A Celebration Worthy Chocolate Ganache Tart That’s Infused with Chipotle Chili and Topped with Roasted Rosemary Pine Nuts.
It’s that time of year. Time to break out some special desserts and dress them up for the season. While it tastes decadent, there’s hardly an easier dessert than a tart shell filled with silky chocolate ganache. Nothing wrong with that at all. But I wanted more.
Starting with the ganache, I added a little chipotle chili powder to the cream – enough to keep it interesting, but subtle. Plenty of vanilla rounded out the flavor nicely.
As far as the pastry goes, there are many that would work here. I used my own all butter pie dough, but David Lebovitz’s French Tart Crust is a very easy press in crust and it would be excellent in this tart. A short crust would also be splendid. Use your favorite.

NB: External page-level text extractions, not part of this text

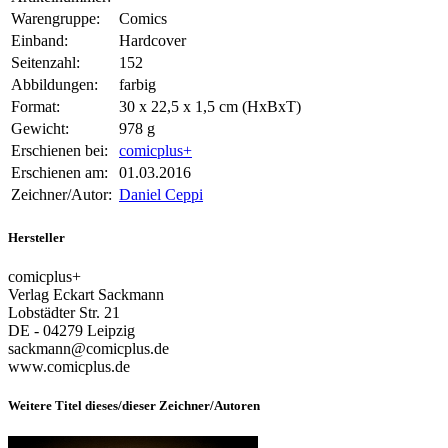
Warengruppe:
Comics
Einband:
Hardcover
Seitenzahl:
152
Abbildungen:
farbig
Format:
30 x 22,5 x 1,5 cm (HxBxT)
Gewicht:
978 g
Erschienen bei:
comicplus+
Erschienen am:
01.03.2016
Zeichner/Autor:
Daniel Ceppi
Hersteller
comicplus+
Verlag Eckart Sackmann
Lobstädter Str. 21
DE - 04279 Leipzig
sackmann@comicplus.de
www.comicplus.de
Weitere Titel dieses/dieser Zeichner/Autoren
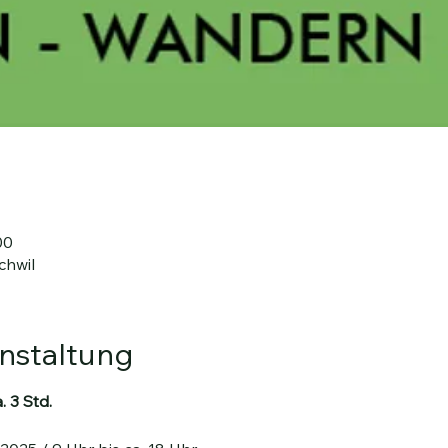
00
chwil
nstaltung
 3 Std.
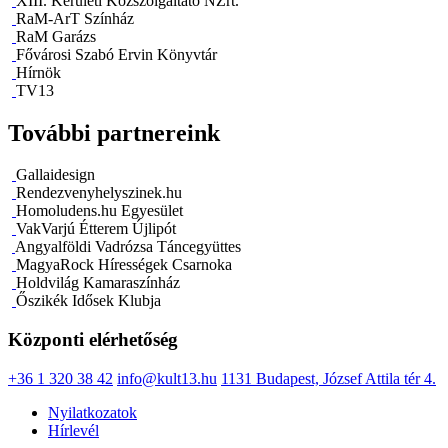
XIII. Kerületi Közszolgáltató NZrt.
RaM-ArT Színház
RaM Garázs
Fővárosi Szabó Ervin Könyvtár
Hírnök
TV13
További partnereink
Gallaidesign
Rendezvenyhelyszinek.hu
Homoludens.hu Egyesület
VakVarjú Étterem Újlipót
Angyalföldi Vadrózsa Táncegyüttes
MagyaRock Hírességek Csarnoka
Holdvilág Kamaraszínház
Őszikék Idősek Klubja
Központi elérhetőség
+36 1 320 38 42
info@kult13.hu
1131 Budapest, József Attila tér 4.
Nyilatkozatok
Hírlevél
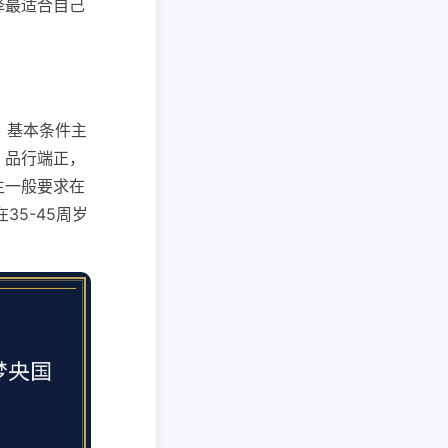
择最适合自己
分。基本条件主
，品行端正，
生一般要求在
5-45周岁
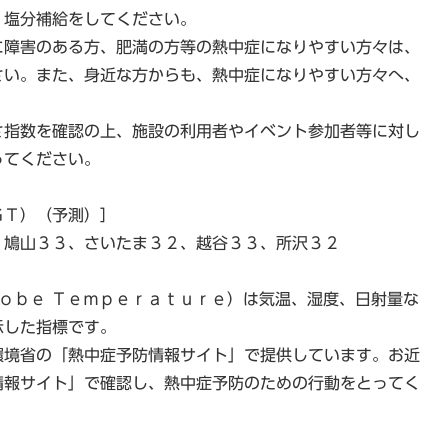
・塩分補給をしてください。
に障害のある方、肥満の方等の熱中症になりやすい方々は、
さい。また、身近な方からも、熱中症になりやすい方々へ、
さ指数を確認の上、施設の利用者やイベント参加者等に対し
ってください。
ＧＴ）（予測）］
、鳩山３３、さいたま３２、越谷３３、所沢３２
ｌｏｂｅ Ｔｅｍｐｅｒａｔｕｒｅ）は気温、湿度、日射量な
示した指標です。
環境省の「熱中症予防情報サイト」で提供しています。お近
情報サイト」で確認し、熱中症予防のための行動をとってく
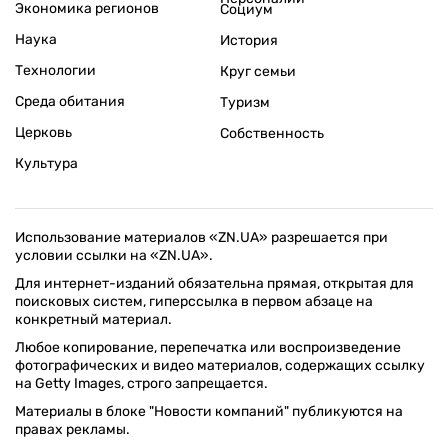
Экономика регионов
Социум
Наука
История
Технологии
Круг семьи
Среда обитания
Туризм
Церковь
Собственность
Культура
Использование материалов «ZN.UA» разрешается при
условии ссылки на «ZN.UA».
Для интернет-изданий обязательна прямая, открытая для
поисковых систем, гиперссылка в первом абзаце на
конкретный материал.
Любое копирование, перепечатка или воспроизведение
фотографических и видео материалов, содержащих ссылку
на Getty Images, строго запрещается.
Материалы в блоке "Новости компаний" публикуются на
правах рекламы.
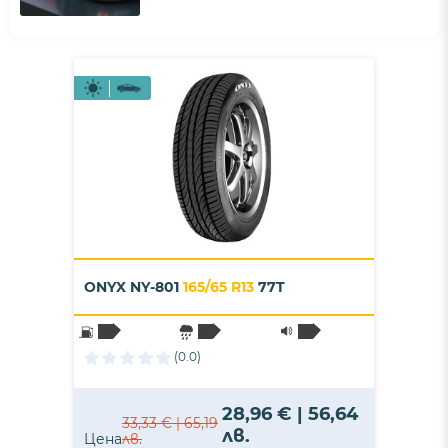
ONYX NY-801
165/65 R13
77T
(0.0)
28,96 € | 56,64
33,33 € | 65,19
лв.
Цена
лв.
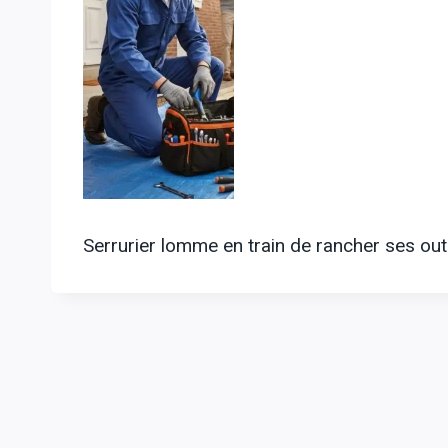
Serrurier lomme en train de rancher ses out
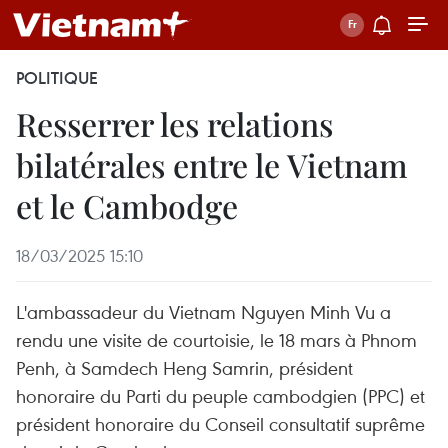
POLITIQUE
Resserrer les relations
bilatérales entre le Vietnam
et le Cambodge
18/03/2025 15:10
L'ambassadeur du Vietnam Nguyen Minh Vu a
rendu une visite de courtoisie, le 18 mars à Phnom
Penh, à Samdech Heng Samrin, président
honoraire du Parti du peuple cambodgien (PPC) et
président honoraire du Conseil consultatif suprême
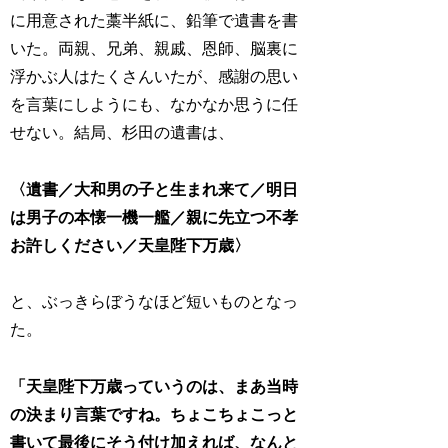
に用意された藁半紙に、鉛筆で遺書を書
いた。両親、兄弟、親戚、恩師、脳裏に
浮かぶ人はたくさんいたが、感謝の思い
を言葉にしようにも、なかなか思うに任
せない。結局、杉田の遺書は、
〈遺書／大和男の子と生まれ来て／明日
は男子の本懐一機一艦／親に先立つ不孝
お許しください／天皇陛下万歳〉
と、ぶっきらぼうなほど短いものとなっ
た。
「天皇陛下万歳っていうのは、まあ当時
の決まり言葉ですね。ちょこちょこっと
書いて最後にそう付け加えれば、なんと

After filling the shell with the chili infused ganache, I topped it with a full cup of pine nuts I had roasted in a little olive oil, salt and finely minced rosemary. Wanting more rosemary flavor, I rubbed some additional minced rosemary with a little salt, sprinkled it over the tart and that did the trick. By rubbing the salt into the leaves, they released all their fragrant oils and added the perfect amount of rosemary flavor to the overall tart.
Now for the ‘dressing up’ fun part. I originally thought some sugared rosemary sprigs would be pretty for garnishing the tart, but then I ran into a recipe for candied strips of fresh chilies that are then rolled up onto a wooden skewer and put in a very low oven to dry out and crisp up. I thought they’d be fun partnered with the rosemary. You could use several chilies, but I only needed one. After simmering the chili strips in simple syrup, you are instructed to wrap them around wooden skewers. I found it was necessary to oil the skewers first or the chilies would have stuck to them. I also thought it was unwieldy to use long skewers because as soon as you finished one strip and started winding the next, the first strip would start to unwind. So, after the first one, I broke my skewers into pieces and used one per chili strip.
I put them in my counter top oven for the recommended hour at 190° and they were still very soft. It ended up taking close to 2 hours for them to fully dry out. They were then easily removed from the skewers and left to cool. They’re not only pretty and festive, but also really delicious.
Now my tart was all dressed up and ready for the holidays. By the way, a little whipped cream served on the side is not a bad idea either.